Bukan seperti itu, dia salah. Tadi aku hanya merasa sakit. Tidak lebih.

"Aku minta maaf mas, aku salah."

"Aku tidak langsung meminta hakku bukan karena tidak punya nafsu. Tapi memberimu kesempatan untuk bisa beradaptasi agar bisa menerimaku. Tapi ternyata apa? Lebih baik aku membayar perempuan diluar sana. Maka dengan bahagia mereka akan meneriakkan namaku!"

Kata kata itu menghantamku bagai palu yang keras. Aku sudah gagal sebagai istri.

"Lalu mau kamu apa sekarang? Kita bercerai dan aku mengembalikan kamu pada pak Hadi?"

Aku menggeleng  cepat.  "Jangan mas, tolong." Bisikku dengan suara lemah.

"Lalu? Apa maumu?" Teriaknya lagi sambil mencengkeram daguku.

"Aku minta maaf mas. Aku tidak akan melakukannya lagi. Aku janji." Hanya itu yang bisa kukatakan. Berharap ia tidak akan menepati kata katanya.

Cerai? Jadi janda? Apa yang akan dikatakan orang padaku? Aku kembali diam dan menangis. Menunggu kalimat selanjutnya. Atau paling tidak hukuman apa yang akan diberikannya untukku.

"Jangan menangis, airmatamu seperti air mata  buaya. Jangan harap membuatku merasa kasihan. Tidak akan pernah." Ujarnya ketus kemudian malah meninggalkan aku sendirian. Tak lama kudengar suara motornya keluar dari pekarangan.

Sekitar dua jam kemudian ia kembali. Tanpa menyapaku ia langsung masuk ke kamar. Lama aku duduk di ruang makan. Tidak berani menyapa. Sampai akhirnya waktu sudah hampir subuh. Kulangkahkan kakiku perlahan menuju kamar. Rasanya sangat tidak nyaman. Ternyata mas Gunung tidak tidur. Melainkan merokok.

"Sholat subuh dulu mas." Ajakku.

"Kamu saja duluan," jawabnya seperti biasa.

Aku diam dan segera memasuki kamar mandi.

***

Gunung

Aku marah, kecewa, entah kalimat apalagi yang cocok untukku. Aku benar benar merasa terhina. Bayangkan, saat aku hampir klimaks, ia menyebut nama masku! Seketika aku melepaskan penyatuan kami. Kepalaku pusing. Kutatap ia dengan murka.
Namun tak mampu mengeluarkan satu kalimatpun dari mulutku.

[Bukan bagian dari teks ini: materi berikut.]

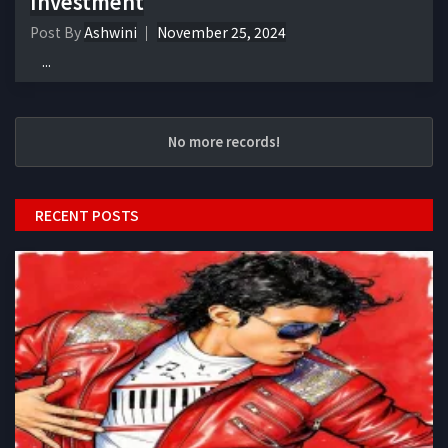
Investment
Post By
Ashwini
November 25, 2024
...
No more records!
RECENT POSTS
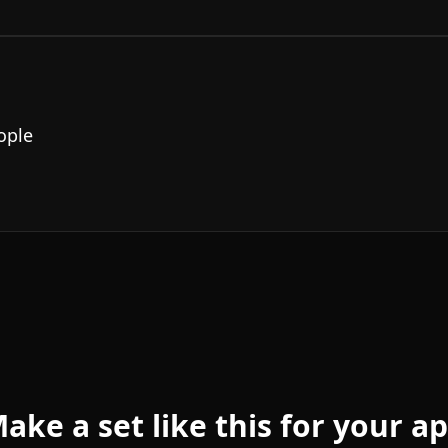
ople
ake a set like this for your a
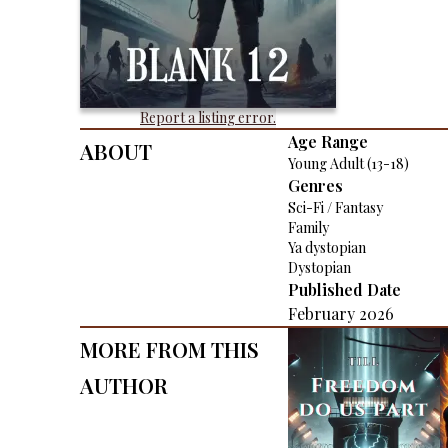
Report a listing error.
About
Age Range
Young Adult (13-18)
Genres
Sci-Fi / Fantasy
Family
Ya dystopian
Dystopian
Published Date
February 2026
More From This
Author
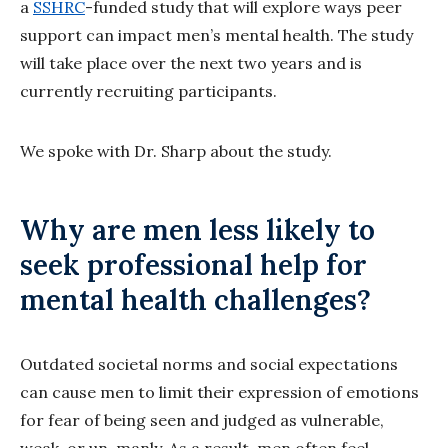
a
SSHRC
-funded study that will explore ways peer
support can impact men’s mental health. The study
will take place over the next two years and is
currently recruiting participants.
We spoke with Dr. Sharp about the study.
Why are men less likely to
seek professional help for
mental health challenges?
Outdated societal norms and social expectations
can cause men to limit their expression of emotions
for fear of being seen and judged as vulnerable,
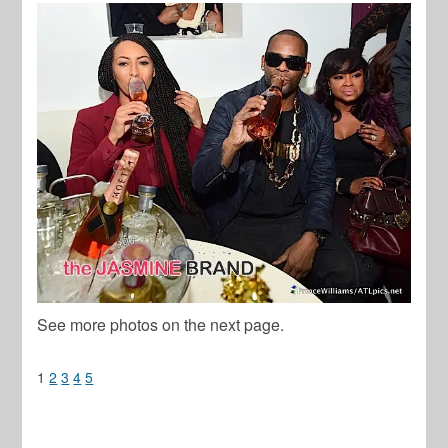
See more photos on the next page.
1
2
3
4
5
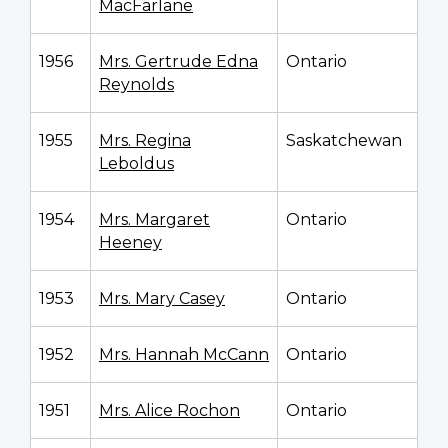
MacFarlane
1956
Mrs. Gertrude Edna
Ontario
Reynolds
1955
Mrs. Regina
Saskatchewan
Leboldus
1954
Mrs. Margaret
Ontario
Heeney
1953
Mrs. Mary Casey
Ontario
1952
Mrs. Hannah McCann
Ontario
1951
Mrs. Alice Rochon
Ontario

Entah darimana dan sejak kapan sifat posesifku terhadapnya muncul. Aku tidak suka ia menyebut nama lain didepanku. Apalagi nama mas Ben! Apa tidak ada waktu lain ia menywbut nama itu? Haruskah saat aku hampir sampai pada puncak gairahku? Nandhita, aku kecewa!
.
.
.

Keesokan harinya  aku dikejutkan oleh datangnya mas Benua ke rumah. Satu masalah belum selesai. Masalah lain sudah muncul dihadapanku. Beruntung ia tidak tahu kalau aku dan Nandhita sudah pindah. Sehingga mereka tak perlu bertemu. Tampilannya masih seperti dulu. Rapi dan wangi. Kucoba menerka apa yang membuat Nandhita tidak bisa melupakannya.

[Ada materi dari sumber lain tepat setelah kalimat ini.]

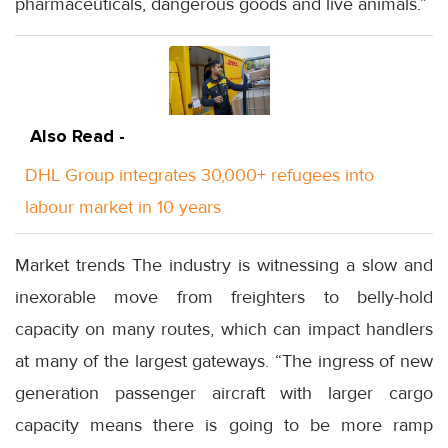
pharmaceuticals, dangerous goods and live animals.”
Also Read -
DHL Group integrates 30,000+ refugees into
labour market in 10 years
Market trends The industry is witnessing a slow and
inexorable move from freighters to belly-hold
capacity on many routes, which can impact handlers
at many of the largest gateways. “The ingress of new
generation passenger aircraft with larger cargo
capacity means there is going to be more ramp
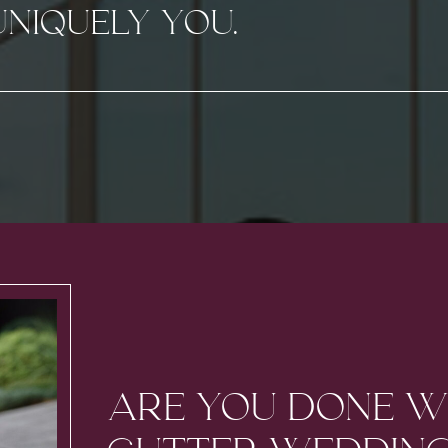
UNIQUELY YOU.
ARE YOU DONE W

Meski kami bagai musuh yang siap bertarung. Tapi jelas mas Ben terlihat jauh lebih tenang. Ada luka didalam tatapannya. Aku berteriak dalam hati. Aku akan menambah luka itu sekarang. Agar ia menyadari, meski selama ini ia selalu menang. Tapi kali ini piala itu jatuh padaku.

Kutatap wajah masku yang terlihat penuh harap. Seketika kebencianku muncul. Wajarkan? Kalau aku cemburu? Apa? Cemburu? Benarkah? Tidak, aku tidak cemburu. Aku tidak sedang jatuh cinta. Siapa Nandhita? Hanya anak pak Hadi yang harus kuselamatkan nama baiknya.

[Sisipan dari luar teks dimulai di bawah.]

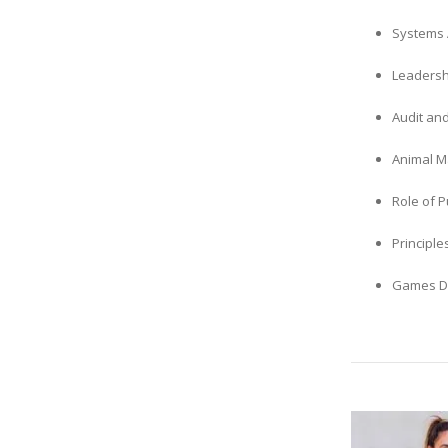
Systems 
Leadersh
Audit an
Animal M
Role of P
Principle
Games D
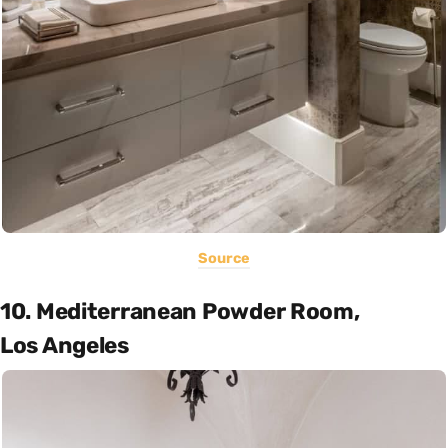
Source
10. Mediterranean Powder Room,
Los Angeles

"Bagaimana kabar Anin?" Tanya masku dengan nada hati hati.

"Baik."

"Kamu yakin?"

"Jelas, aku suaminya. Tiap malam kami tidur bersama!" Balasku.

Aku puas menatap mata mas Ben yang terkejut.

"Tapi perasaanku mengatakan ia sedang menangis." Masku terus mendesak.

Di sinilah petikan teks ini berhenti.